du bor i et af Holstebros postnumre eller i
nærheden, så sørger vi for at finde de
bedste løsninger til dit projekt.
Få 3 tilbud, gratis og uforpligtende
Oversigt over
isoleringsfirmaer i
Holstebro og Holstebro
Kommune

· · · · · · ·

Nothing in the records may change; write them out again in full.

du bor i et af Holstebros postnumre eller i
nærheden, så sørger vi for at finde de
bedste løsninger til dit projekt.
Få 3 tilbud, gratis og uforpligtende
Oversigt over
isoleringsfirmaer i
Holstebro og Holstebro
Kommune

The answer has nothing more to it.